In fact, one major finding of the study is that strains that patients carry into the hospital may persist (in their nares) for months before giving rise to invasive disease. von Eiff et al conclude that we should develop strategies to reduce systemic disease by interrupting the transmission of SA from the nose to those sites where it gains access to circulation. Furthermore, the concept of interrupting transmission as an emerging infection control strategy should be applied not only to MRSA but also to methicillin-susceptible strains as well.
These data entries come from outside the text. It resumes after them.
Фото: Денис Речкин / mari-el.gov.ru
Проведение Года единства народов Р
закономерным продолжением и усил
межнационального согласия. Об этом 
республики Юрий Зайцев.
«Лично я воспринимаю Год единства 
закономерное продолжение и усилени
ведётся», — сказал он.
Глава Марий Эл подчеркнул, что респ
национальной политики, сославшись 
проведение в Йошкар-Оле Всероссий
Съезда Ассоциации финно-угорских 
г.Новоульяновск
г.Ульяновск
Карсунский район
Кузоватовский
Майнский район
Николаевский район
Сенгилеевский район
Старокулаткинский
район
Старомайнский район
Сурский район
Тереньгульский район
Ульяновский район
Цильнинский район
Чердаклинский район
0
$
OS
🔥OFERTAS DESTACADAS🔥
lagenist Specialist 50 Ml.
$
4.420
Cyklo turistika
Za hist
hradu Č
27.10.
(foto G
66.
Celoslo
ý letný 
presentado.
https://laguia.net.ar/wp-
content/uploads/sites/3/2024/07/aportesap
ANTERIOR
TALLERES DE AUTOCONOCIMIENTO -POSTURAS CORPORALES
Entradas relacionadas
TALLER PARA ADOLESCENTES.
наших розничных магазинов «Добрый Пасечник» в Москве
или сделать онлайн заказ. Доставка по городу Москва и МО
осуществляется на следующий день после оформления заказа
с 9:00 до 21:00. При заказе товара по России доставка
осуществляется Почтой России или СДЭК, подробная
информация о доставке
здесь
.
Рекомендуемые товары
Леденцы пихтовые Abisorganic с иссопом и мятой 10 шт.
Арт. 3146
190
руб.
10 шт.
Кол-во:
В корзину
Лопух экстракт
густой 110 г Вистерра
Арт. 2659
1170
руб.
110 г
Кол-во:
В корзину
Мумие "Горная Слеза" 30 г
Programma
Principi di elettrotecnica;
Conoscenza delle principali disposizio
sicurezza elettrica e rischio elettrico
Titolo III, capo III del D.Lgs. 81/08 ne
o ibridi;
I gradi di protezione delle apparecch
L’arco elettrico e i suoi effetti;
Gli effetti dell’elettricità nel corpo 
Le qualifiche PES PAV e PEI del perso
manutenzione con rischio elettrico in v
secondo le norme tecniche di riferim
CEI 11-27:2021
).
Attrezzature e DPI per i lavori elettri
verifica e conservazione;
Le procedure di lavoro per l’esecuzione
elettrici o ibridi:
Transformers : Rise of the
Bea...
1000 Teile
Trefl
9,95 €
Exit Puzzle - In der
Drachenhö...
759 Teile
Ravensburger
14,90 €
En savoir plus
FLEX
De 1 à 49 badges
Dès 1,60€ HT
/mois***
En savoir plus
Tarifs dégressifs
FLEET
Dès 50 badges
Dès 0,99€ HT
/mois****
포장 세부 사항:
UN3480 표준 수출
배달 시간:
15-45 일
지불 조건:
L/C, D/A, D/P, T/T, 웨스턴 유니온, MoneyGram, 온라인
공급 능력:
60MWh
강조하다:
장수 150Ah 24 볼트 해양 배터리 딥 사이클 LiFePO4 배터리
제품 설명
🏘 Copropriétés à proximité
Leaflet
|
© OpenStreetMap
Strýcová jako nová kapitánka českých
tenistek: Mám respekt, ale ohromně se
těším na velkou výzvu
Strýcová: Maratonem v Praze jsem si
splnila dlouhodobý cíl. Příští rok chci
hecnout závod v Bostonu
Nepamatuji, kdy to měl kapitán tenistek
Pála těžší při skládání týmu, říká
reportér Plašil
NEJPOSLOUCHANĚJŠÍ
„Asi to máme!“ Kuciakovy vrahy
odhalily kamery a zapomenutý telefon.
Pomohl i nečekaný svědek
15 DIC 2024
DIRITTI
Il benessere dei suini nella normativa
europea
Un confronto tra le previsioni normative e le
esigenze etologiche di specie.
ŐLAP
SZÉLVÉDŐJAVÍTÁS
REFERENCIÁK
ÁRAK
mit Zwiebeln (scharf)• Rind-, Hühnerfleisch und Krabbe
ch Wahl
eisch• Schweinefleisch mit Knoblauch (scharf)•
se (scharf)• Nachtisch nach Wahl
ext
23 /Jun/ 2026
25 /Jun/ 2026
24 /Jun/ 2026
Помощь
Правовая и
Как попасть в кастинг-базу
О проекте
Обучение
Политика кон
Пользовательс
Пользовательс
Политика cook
The comprehensive editorial by Archer and Climo raises several issues with current strategies to limit colonization, including the development of mupirocin resistance where topical use of this agent has been widespread. The most radical inference of Archer and Climo is that we should consider screening for nasal colonization with SA in all patients admitted to the hospital. We have already advocated this strategy in patients admitted to our MICU, thus protecting them theoretically from subsequent invasive disease and protecting uncolonized patients from becoming colonized with new strains of SA. Patients are kept in isolation until their nares are shown to be free of SA, leaving the choice of decolonizing regimens to the attending physicians. The editorial emphasizes the need for a "rapid diagnostic test," though we have found that the microbiology laboratory identifies presumptive SA in overnight nasal cultures places to blood agar. I agree with the conclusion of the editorial that, "Any real reduction in the incidence of nosocomial infections with S. aureus will require widespread aggressive tactics and innovative strategies." The methods to support these strategies, I feel, are currently available. What it takes now is a willful commitment from infection control and hospital administration to implement the methodology.